When you want to call a 3rd-party service, things are less simple because you probably need to adhere to rate-limits. These will dictate your behaviour when sending and also when backing-off in the face of 429 responses.

Staying with the previous example, it can be modified to send data serially and take a break if the rate-limit is violated, like so:

const request = require('request-promise');

const { METRICS_API_KEY } = process.env;
const METRICS_ENDPOINT = 'https://example.com/metrics';
const RETRY_LIMIT = 3;
const BACKOFF_INTERVAL = 30000;

function send (data) {
  return data.reduce(async (promise, batch) => {
    let responses = await promise;

    responses.push(await sendBatch(batch));

    return responses;
  }, Promise.resolve([]));
}

async function sendBatch (batch, iteration = 0) {
  try {
    return await request(METRICS_ENDPOINT, {
      simple: true,
      method: 'POST',
      formData: {
        api_key: METRICS_API_KEY,
        data: JSON.stringify(batch),
      },
    }).promise();
  } catch (error) {
    if (iteration === RETRY_LIMIT) {
      return error;
    }

    if (error.statusCode === 429) {
      return new Promise(resolve => {
        setTimeout(() => {
          sendBatch(batch, iteration + 1)
            .then(resolve);
        }, BACKOFF_INTERVAL);
      });
    }

    return sendBatch(batch, iteration + 1);
  }
}

Here the Array.map is changed to an Array.reduce, where the accumulator argument is a promise and it waits for that promise to resolve at the start of each iteration. This forces the loop to execute serially, waiting for each batch to finish before beginning the next one.

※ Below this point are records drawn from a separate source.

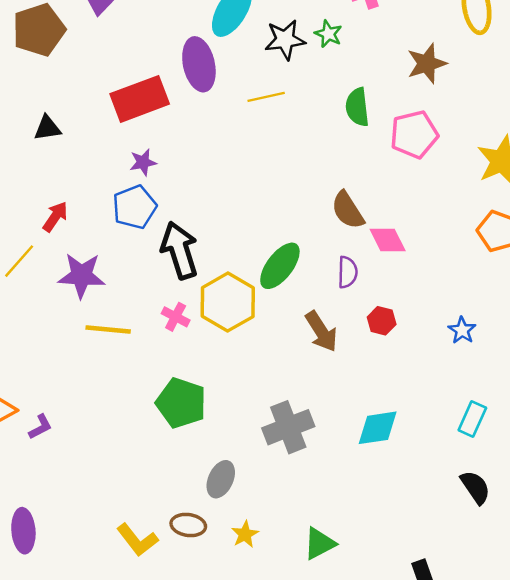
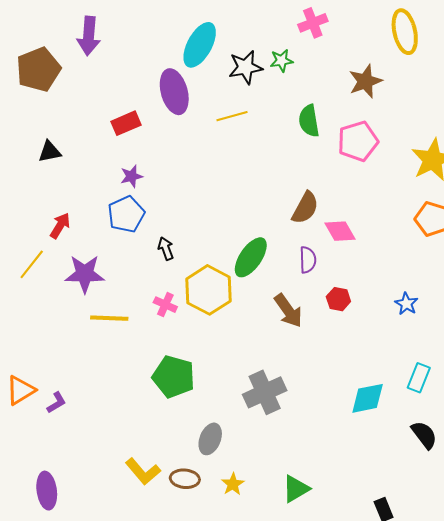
green star: (328, 34) -> (281, 61), turned -30
red rectangle: (140, 99) -> (126, 123), size x0.6
brown semicircle: (348, 210) -> (305, 208), turned -116
black arrow: (180, 250) -> (166, 249), size x0.5
cyan diamond: (378, 428) -> (368, 398), moved
yellow L-shape: (137, 540) -> (143, 471), moved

Then further down, in the error-handling logic, a condition is added to check whether the error response has a 429 status code. If it does, the recursive call is delayed for 30 seconds and the whole loop is paused waiting for that back-off period to expire.

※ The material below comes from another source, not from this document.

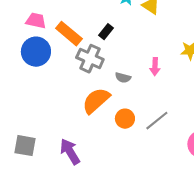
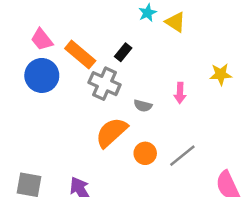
pink trapezoid: (36, 21) -> (42, 39), turned -140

If the documented rate limit was, say, 10 batches per second, you could take this approach a step further and pre-emptively seek to honour the rate-limit without triggering the prohibitive 30-second back-off:

const request = require('request-promise');

const { METRICS_API_KEY } = process.env;
const METRICS_ENDPOINT = 'https://example.com/metrics';
const BATCH_INTERVAL = 100;
const RETRY_LIMIT = 3;
const BACKOFF_INTERVAL = 30000;

function send (data) {
  return data.reduce(async (promise, batch) => {
    let responses = await promise;

    responses.push(await sendBatch(batch));

    await new Promise(resolve => {
      setTimeout(resolve, BATCH_INTERVAL);
    });

    return responses;
  }, Promise.resolve([]));
}

async function sendBatch (batch, iteration = 0) {
  try {
    return await request(METRICS_ENDPOINT, {
      simple: true,
      method: 'POST',
      formData: {
        api_key: METRICS_API_KEY,
        data: JSON.stringify(batch),
      },
    }).promise();
  } catch (error) {
    if (iteration === RETRY_LIMIT) {
      return error;
    }

    if (error.statusCode === 429) {
      return new Promise(resolve => {
        setTimeout(() => {
          sendBatch(batch, iteration + 1)
            .then(resolve);
        }, BACKOFF_INTERVAL);
      });
    }

    return sendBatch(batch, iteration + 1);
  }
}

Here the sendBatch function remains unchanged but the reducer was tweaked to add a short delay in between batches.

Conclusion

So, in summary:

If you want to see examples of this approach in production code, in mozilla/fxa-amplitude-send#81 I applied it to the metrics pipeline for Firefox Accounts and in mozilla/fxa-shared#56 I used it in our feature-flagging abstraction.